## Exercise description
The word "vessel" occurs in some of the lines below; copy each of those lines.

## Data provided

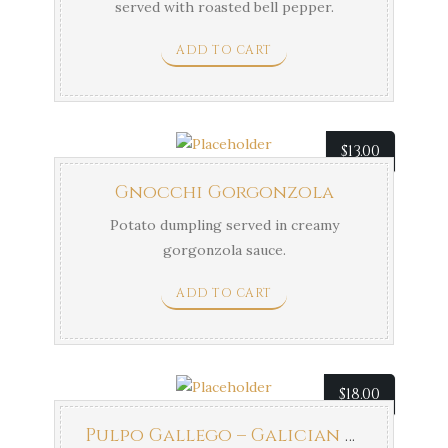
served with roasted bell pepper.
ADD TO CART
$
13.00
Gnocchi Gorgonzola
Potato dumpling served in creamy
gorgonzola sauce.
ADD TO CART
$
18.00
Pulpo Gallego – Galician Octopus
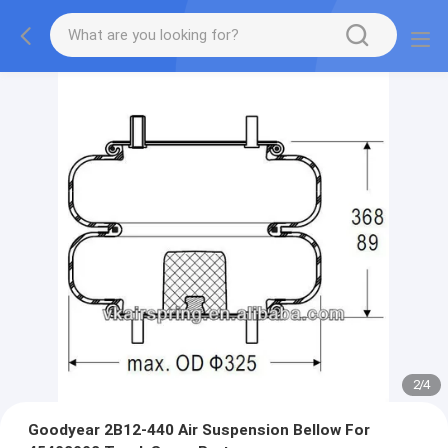
2
/
4
Goodyear 2B12-440 Air Suspension Bellow For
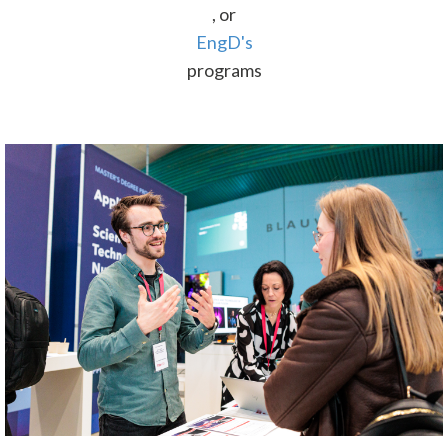
, or
EngD's
programs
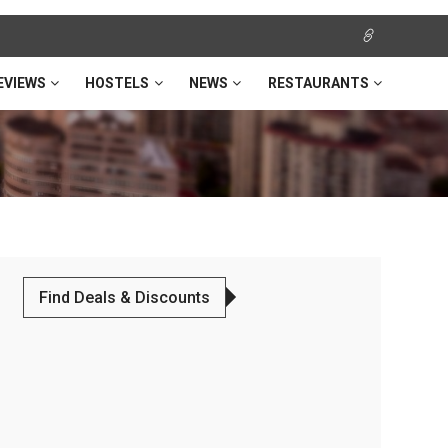
EVIEWS
HOSTELS
NEWS
RESTAURANTS
Find Deals & Discounts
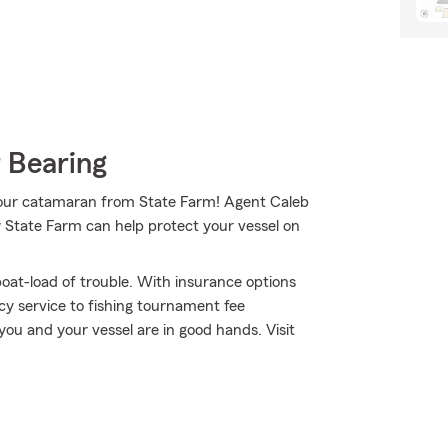
 Bearing
 your catamaran from State Farm! Agent Caleb
w State Farm can help protect your vessel on
oat-load of trouble. With insurance options
y service to fishing tournament fee
ou and your vessel are in good hands. Visit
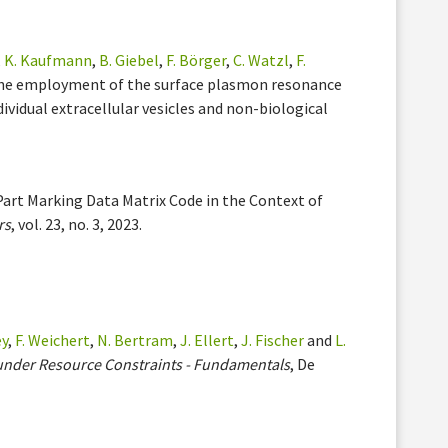
,
K. Kaufmann
,
B. Giebel
,
F. Börger
,
C. Watzl
,
F.
The employment of the surface plasmon resonance
ividual extracellular vesicles and non-biological
Part Marking Data Matrix Code in the Context of
rs
, vol. 23, no. 3, 2023.
ey
,
F. Weichert
,
N. Bertram
,
J. Ellert
,
J. Fischer
and
L.
under Resource Constraints - Fundamentals
, De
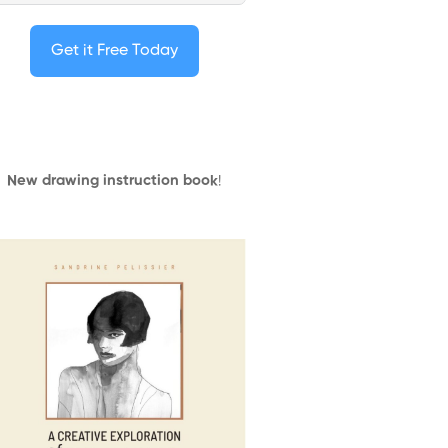
Get it Free Today
New drawing instruction book
!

## Problem solution
w State Farm can help protect your vessel on
ou and your vessel are in good hands. Visit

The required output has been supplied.